▶ **PROBLEM**: In the listing that follows, give every line again exactly and omit the pictures.

▶ **MATERIALS PROVIDED**:
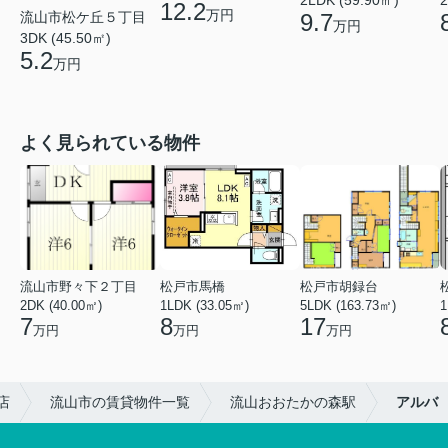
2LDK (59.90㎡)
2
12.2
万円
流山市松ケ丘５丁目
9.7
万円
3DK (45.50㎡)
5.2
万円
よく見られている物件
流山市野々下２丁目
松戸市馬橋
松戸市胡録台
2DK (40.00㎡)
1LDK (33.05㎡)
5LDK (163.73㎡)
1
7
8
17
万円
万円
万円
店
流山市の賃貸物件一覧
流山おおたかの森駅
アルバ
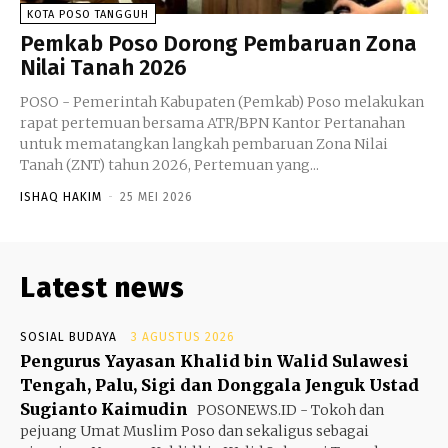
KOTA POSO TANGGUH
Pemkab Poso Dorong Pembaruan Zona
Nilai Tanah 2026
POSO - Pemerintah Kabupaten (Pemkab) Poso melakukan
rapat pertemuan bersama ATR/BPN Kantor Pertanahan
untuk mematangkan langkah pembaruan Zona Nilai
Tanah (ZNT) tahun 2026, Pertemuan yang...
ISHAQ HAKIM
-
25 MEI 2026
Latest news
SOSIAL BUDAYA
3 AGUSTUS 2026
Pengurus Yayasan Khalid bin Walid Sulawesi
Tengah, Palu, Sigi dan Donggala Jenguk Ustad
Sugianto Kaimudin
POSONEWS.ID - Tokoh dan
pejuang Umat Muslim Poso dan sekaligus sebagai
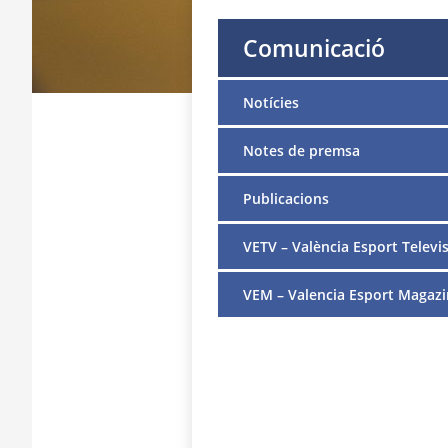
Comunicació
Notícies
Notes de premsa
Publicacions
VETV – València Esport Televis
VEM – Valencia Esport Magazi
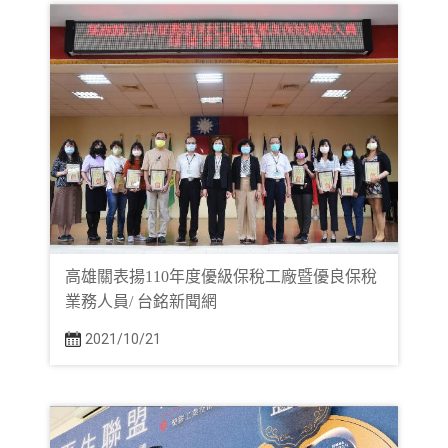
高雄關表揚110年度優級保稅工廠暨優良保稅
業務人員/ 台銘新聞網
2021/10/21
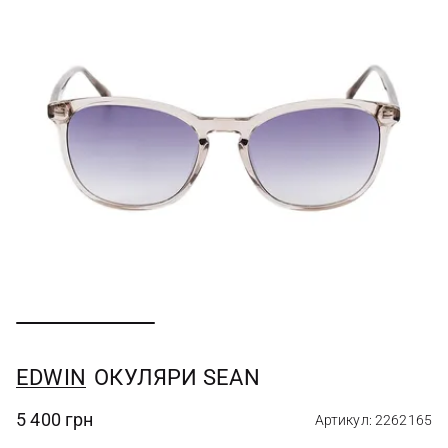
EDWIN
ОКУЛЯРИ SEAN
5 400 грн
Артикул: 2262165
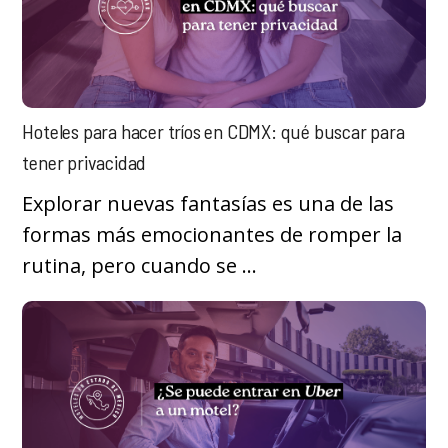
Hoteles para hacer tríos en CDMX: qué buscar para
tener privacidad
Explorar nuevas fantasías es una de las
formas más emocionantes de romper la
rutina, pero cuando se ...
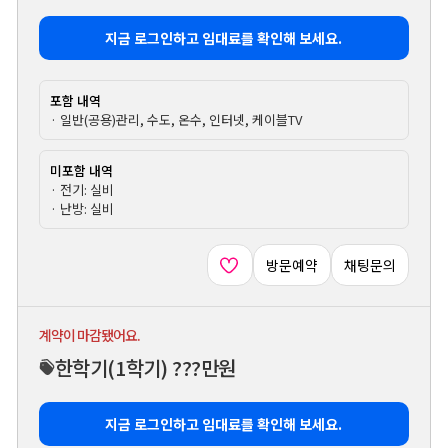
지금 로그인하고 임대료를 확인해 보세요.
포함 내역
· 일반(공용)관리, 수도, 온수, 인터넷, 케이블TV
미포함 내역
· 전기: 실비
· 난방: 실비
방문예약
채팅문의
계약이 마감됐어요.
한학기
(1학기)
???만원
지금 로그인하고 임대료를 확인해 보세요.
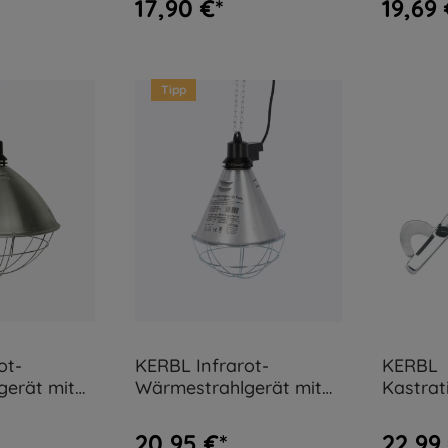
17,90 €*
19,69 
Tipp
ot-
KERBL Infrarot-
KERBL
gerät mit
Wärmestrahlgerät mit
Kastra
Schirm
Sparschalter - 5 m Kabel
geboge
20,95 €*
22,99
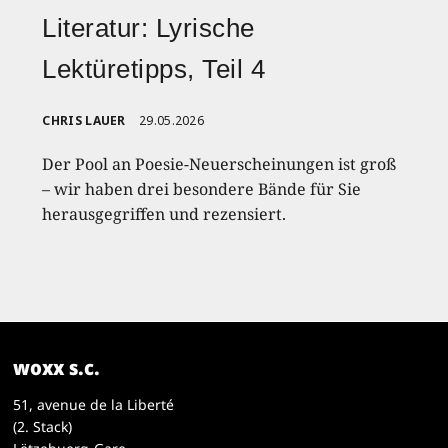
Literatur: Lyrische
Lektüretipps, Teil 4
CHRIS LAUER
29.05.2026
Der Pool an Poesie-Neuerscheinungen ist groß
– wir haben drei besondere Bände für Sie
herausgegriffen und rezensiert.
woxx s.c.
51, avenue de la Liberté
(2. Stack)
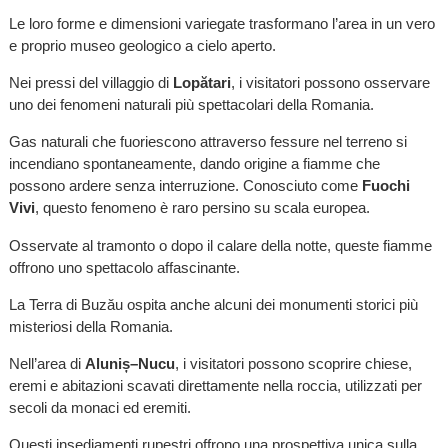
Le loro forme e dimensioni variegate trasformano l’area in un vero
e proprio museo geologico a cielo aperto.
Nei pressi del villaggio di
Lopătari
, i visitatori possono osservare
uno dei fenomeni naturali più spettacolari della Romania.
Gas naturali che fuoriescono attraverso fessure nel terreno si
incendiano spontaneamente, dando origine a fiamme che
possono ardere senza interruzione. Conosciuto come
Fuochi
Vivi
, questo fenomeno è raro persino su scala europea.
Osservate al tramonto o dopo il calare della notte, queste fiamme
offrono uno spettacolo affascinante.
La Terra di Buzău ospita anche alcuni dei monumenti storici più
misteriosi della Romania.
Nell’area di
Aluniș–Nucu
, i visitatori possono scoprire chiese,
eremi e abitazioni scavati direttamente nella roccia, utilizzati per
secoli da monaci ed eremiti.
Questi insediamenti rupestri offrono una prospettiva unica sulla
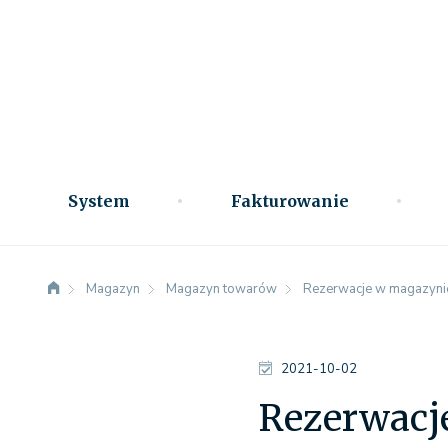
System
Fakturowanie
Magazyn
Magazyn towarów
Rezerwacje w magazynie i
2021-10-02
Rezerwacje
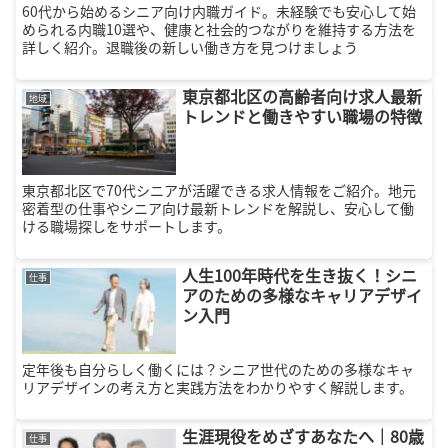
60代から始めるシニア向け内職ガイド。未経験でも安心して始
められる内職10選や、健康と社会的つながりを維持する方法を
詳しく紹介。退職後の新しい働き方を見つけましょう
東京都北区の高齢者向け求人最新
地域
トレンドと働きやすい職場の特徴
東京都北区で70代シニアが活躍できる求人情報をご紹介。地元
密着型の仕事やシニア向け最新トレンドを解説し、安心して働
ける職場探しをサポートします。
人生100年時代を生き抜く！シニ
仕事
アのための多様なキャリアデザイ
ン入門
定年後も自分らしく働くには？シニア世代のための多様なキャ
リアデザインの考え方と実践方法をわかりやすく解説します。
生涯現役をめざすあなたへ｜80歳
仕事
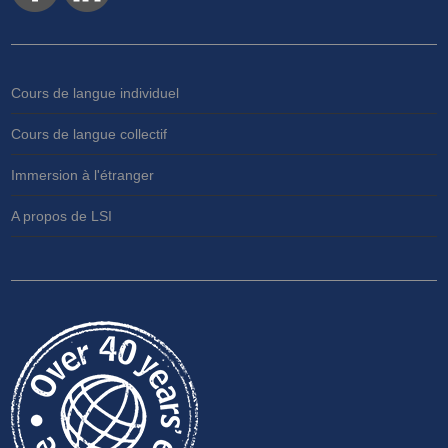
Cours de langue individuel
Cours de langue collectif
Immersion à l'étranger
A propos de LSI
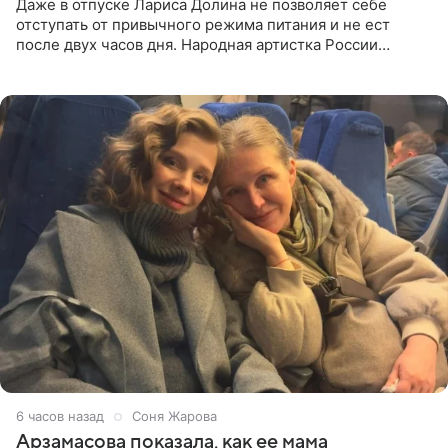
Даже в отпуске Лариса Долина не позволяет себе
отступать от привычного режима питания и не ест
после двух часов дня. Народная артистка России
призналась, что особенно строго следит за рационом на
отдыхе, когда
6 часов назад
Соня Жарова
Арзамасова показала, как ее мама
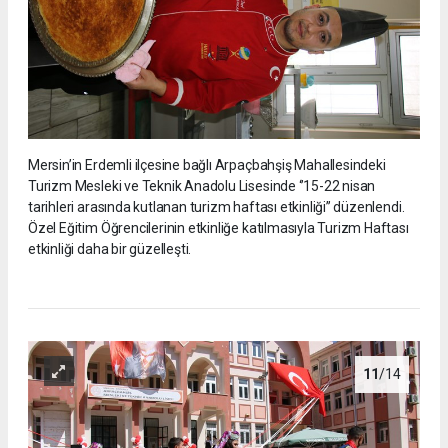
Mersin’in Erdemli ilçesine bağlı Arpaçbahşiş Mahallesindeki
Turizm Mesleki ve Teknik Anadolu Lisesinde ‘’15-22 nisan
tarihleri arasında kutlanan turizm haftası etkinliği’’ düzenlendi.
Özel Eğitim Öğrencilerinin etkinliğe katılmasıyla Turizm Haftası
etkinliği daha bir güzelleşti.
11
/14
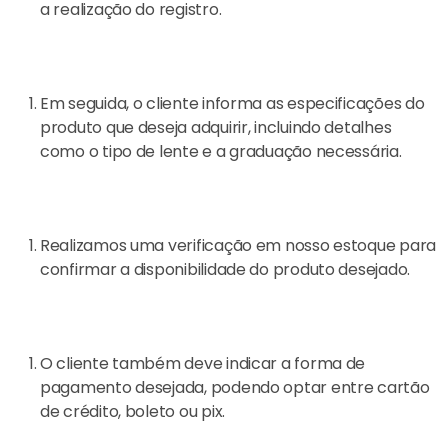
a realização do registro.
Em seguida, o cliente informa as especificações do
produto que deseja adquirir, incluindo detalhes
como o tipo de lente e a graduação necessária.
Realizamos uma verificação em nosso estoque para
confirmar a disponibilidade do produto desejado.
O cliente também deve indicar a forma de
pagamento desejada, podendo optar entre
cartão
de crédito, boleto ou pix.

▶ **SOLUTION TO THIS EXERCISE**:
2LDK (59.90㎡)
2
12.2
万円
流山市松ケ丘５丁目
9.7
万円
3DK (45.50㎡)
5.2
万円
よく見られている物件
流山市野々下２丁目
松戸市馬橋
松戸市胡録台
2DK (40.00㎡)
1LDK (33.05㎡)
5LDK (163.73㎡)
1
7
8
17
万円
万円
万円
店
流山市の賃貸物件一覧
流山おおたかの森駅
アルバ
KOTA POSO TANGGUH
Pemkab Poso Dorong Pembaruan Zona
Nilai Tanah 2026
POSO - Pemerintah Kabupaten (Pemkab) Poso melakukan
rapat pertemuan bersama ATR/BPN Kantor Pertanahan
untuk mematangkan langkah pembaruan Zona Nilai
Tanah (ZNT) tahun 2026, Pertemuan yang...
ISHAQ HAKIM
-
25 MEI 2026
Latest news
SOSIAL BUDAYA
3 AGUSTUS 2026
Pengurus Yayasan Khalid bin Walid Sulawesi
Tengah, Palu, Sigi dan Donggala Jenguk Ustad
Sugianto Kaimudin
POSONEWS.ID - Tokoh dan
pejuang Umat Muslim Poso dan sekaligus sebagai
Comunicació
Notícies
Notes de premsa
Publicacions
VETV – València Esport Televis
VEM – Valencia Esport Magazi
高雄關表揚110年度優級保稅工廠暨優良保稅
業務人員/ 台銘新聞網
2021/10/21
EDWIN
ОКУЛЯРИ SEAN
5 400 грн
Артикул: 2262165
Hoteles para hacer tríos en CDMX: qué buscar para
tener privacidad
Explorar nuevas fantasías es una de las
formas más emocionantes de romper la
rutina, pero cuando se ...
지금 로그인하고 임대료를 확인해 보세요.
포함 내역
· 일반(공용)관리, 수도, 온수, 인터넷, 케이블TV
미포함 내역
· 전기: 실비
· 난방: 실비
방문예약
채팅문의
계약이 마감됐어요.
한학기
(1학기)
???만원
지금 로그인하고 임대료를 확인해 보세요.
17,90 €*
19,69 
Tipp
ot-
KERBL Infrarot-
KERBL
gerät mit
Wärmestrahlgerät mit
Kastra
Schirm
Sparschalter - 5 m Kabel
geboge
20,95 €*
22,99
Literatur: Lyrische
Lektüretipps, Teil 4
CHRIS LAUER
29.05.2026
Der Pool an Poesie-Neuerscheinungen ist groß
– wir haben drei besondere Bände für Sie
herausgegriffen und rezensiert.
woxx s.c.
51, avenue de la Liberté
(2. Stack)
Le loro forme e dimensioni variegate trasformano l’area in un vero
e proprio museo geologico a cielo aperto.
Nei pressi del villaggio di
Lopătari
, i visitatori possono osservare
uno dei fenomeni naturali più spettacolari della Romania.
Gas naturali che fuoriescono attraverso fessure nel terreno si
incendiano spontaneamente, dando origine a fiamme che
possono ardere senza interruzione. Conosciuto come
Fuochi
Vivi
, questo fenomeno è raro persino su scala europea.
Osservate al tramonto o dopo il calare della notte, queste fiamme
offrono uno spettacolo affascinante.
La Terra di Buzău ospita anche alcuni dei monumenti storici più
misteriosi della Romania.
Nell’area di
Aluniș–Nucu
, i visitatori possono scoprire chiese,
eremi e abitazioni scavati direttamente nella roccia, utilizzati per
secoli da monaci ed eremiti.
Questi insediamenti rupestri offrono una prospettiva unica sulla
System
Fakturowanie
Magazyn
Magazyn towarów
Rezerwacje w magazynie i
2021-10-02
Rezerwacje
60代から始めるシニア向け内職ガイド。未経験でも安心して始
められる内職10選や、健康と社会的つながりを維持する方法を
詳しく紹介。退職後の新しい働き方を見つけましょう
東京都北区の高齢者向け求人最新
地域
トレンドと働きやすい職場の特徴
東京都北区で70代シニアが活躍できる求人情報をご紹介。地元
密着型の仕事やシニア向け最新トレンドを解説し、安心して働
ける職場探しをサポートします。
人生100年時代を生き抜く！シニ
仕事
アのための多様なキャリアデザイ
ン入門
定年後も自分らしく働くには？シニア世代のための多様なキャ
リアデザインの考え方と実践方法をわかりやすく解説します。
生涯現役をめざすあなたへ｜80歳
仕事
Cours de langue individuel
Cours de langue collectif
Immersion à l'étranger
A propos de LSI
Даже в отпуске Лариса Долина не позволяет себе
отступать от привычного режима питания и не ест
после двух часов дня. Народная артистка России
призналась, что особенно строго следит за рационом на
отдыхе, когда
6 часов назад
Соня Жарова
Арзамасова показала, как ее мама
Mersin’in Erdemli ilçesine bağlı Arpaçbahşiş Mahallesindeki
Turizm Mesleki ve Teknik Anadolu Lisesinde ‘’15-22 nisan
tarihleri arasında kutlanan turizm haftası etkinliği’’ düzenlendi.
Özel Eğitim Öğrencilerinin etkinliğe katılmasıyla Turizm Haftası
etkinliği daha bir güzelleşti.
11
/14
a realização do registro.
Em seguida, o cliente informa as especificações do
produto que deseja adquirir, incluindo detalhes
como o tipo de lente e a graduação necessária.
Realizamos uma verificação em nosso estoque para
confirmar a disponibilidade do produto desejado.
O cliente também deve indicar a forma de
pagamento desejada, podendo optar entre
cartão
de crédito, boleto ou pix.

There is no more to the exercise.